*** Opening of MATERIAL FOR THE TASK ***
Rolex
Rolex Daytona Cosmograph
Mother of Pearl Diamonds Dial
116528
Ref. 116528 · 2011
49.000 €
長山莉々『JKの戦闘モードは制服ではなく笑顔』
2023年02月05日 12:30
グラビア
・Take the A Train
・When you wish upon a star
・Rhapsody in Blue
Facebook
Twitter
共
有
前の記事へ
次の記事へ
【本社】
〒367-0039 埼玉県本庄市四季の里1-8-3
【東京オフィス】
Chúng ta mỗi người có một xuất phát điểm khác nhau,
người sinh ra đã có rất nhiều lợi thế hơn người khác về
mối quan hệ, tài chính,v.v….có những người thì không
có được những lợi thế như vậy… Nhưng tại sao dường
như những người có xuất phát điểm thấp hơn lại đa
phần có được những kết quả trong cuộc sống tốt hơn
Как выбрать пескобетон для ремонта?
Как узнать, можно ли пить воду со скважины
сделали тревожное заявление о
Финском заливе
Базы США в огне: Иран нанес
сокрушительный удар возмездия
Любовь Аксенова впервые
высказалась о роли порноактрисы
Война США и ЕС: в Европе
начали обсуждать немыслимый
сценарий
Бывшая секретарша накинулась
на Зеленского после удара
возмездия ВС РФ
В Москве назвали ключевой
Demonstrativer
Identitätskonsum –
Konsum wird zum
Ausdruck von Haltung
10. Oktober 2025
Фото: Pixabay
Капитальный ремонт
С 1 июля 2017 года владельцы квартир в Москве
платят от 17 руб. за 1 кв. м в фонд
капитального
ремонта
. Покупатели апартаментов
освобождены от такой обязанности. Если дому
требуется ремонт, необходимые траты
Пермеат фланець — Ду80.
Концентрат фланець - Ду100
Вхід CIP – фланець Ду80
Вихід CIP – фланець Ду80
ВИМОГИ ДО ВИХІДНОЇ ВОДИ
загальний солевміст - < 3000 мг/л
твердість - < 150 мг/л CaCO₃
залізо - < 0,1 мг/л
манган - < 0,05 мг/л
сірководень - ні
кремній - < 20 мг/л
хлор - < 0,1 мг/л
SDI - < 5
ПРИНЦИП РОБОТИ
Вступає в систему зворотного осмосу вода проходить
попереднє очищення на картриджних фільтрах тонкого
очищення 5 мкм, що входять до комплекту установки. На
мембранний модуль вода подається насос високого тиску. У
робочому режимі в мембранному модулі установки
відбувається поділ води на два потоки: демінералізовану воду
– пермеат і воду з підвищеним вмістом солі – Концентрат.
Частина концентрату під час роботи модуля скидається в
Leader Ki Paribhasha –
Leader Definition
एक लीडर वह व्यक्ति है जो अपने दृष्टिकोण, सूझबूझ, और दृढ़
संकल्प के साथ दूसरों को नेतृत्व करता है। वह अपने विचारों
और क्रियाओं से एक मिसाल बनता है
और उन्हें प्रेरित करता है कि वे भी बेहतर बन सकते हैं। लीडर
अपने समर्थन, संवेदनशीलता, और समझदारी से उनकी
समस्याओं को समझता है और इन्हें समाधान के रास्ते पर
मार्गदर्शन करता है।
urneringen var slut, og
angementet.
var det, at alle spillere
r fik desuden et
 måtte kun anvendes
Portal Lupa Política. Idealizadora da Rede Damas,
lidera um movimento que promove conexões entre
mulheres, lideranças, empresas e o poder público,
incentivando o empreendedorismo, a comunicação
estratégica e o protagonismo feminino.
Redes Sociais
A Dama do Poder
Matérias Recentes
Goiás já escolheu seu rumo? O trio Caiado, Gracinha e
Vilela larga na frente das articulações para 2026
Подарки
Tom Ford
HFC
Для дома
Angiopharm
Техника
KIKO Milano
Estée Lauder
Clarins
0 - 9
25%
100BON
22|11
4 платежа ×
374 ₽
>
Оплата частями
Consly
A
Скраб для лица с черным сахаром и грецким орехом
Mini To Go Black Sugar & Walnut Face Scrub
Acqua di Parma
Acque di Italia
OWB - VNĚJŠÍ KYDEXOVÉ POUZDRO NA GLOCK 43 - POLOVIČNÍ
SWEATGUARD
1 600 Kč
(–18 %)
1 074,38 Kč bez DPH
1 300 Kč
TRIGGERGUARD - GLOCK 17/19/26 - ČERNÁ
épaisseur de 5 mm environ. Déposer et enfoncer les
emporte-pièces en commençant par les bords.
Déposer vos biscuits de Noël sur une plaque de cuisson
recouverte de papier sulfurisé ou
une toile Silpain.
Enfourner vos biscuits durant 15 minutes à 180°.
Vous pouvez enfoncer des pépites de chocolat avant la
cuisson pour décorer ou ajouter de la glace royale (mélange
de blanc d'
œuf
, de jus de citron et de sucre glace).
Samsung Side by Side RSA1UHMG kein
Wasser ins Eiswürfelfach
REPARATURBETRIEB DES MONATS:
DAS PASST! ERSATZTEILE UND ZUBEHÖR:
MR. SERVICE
*** Close of MATERIAL FOR THE TASK ***
* [EXERCISE AIM]
In the listing above, locate the line containing "капитального" and the line containing "Portal Lupa Política.". Transcribe those two lines and everything between them, exactly as written.

* [REPLY TO THE EXERCISE]
капитального
ремонта
. Покупатели апартаментов
освобождены от такой обязанности. Если дому
требуется ремонт, необходимые траты
Пермеат фланець — Ду80.
Концентрат фланець - Ду100
Вхід CIP – фланець Ду80
Вихід CIP – фланець Ду80
ВИМОГИ ДО ВИХІДНОЇ ВОДИ
загальний солевміст - < 3000 мг/л
твердість - < 150 мг/л CaCO₃
залізо - < 0,1 мг/л
манган - < 0,05 мг/л
сірководень - ні
кремній - < 20 мг/л
хлор - < 0,1 мг/л
SDI - < 5
ПРИНЦИП РОБОТИ
Вступає в систему зворотного осмосу вода проходить
попереднє очищення на картриджних фільтрах тонкого
очищення 5 мкм, що входять до комплекту установки. На
мембранний модуль вода подається насос високого тиску. У
робочому режимі в мембранному модулі установки
відбувається поділ води на два потоки: демінералізовану воду
– пермеат і воду з підвищеним вмістом солі – Концентрат.
Частина концентрату під час роботи модуля скидається в
Leader Ki Paribhasha –
Leader Definition
एक लीडर वह व्यक्ति है जो अपने दृष्टिकोण, सूझबूझ, और दृढ़
संकल्प के साथ दूसरों को नेतृत्व करता है। वह अपने विचारों
और क्रियाओं से एक मिसाल बनता है
और उन्हें प्रेरित करता है कि वे भी बेहतर बन सकते हैं। लीडर
अपने समर्थन, संवेदनशीलता, और समझदारी से उनकी
समस्याओं को समझता है और इन्हें समाधान के रास्ते पर
मार्गदर्शन करता है।
urneringen var slut, og
angementet.
var det, at alle spillere
r fik desuden et
 måtte kun anvendes
Portal Lupa Política. Idealizadora da Rede Damas,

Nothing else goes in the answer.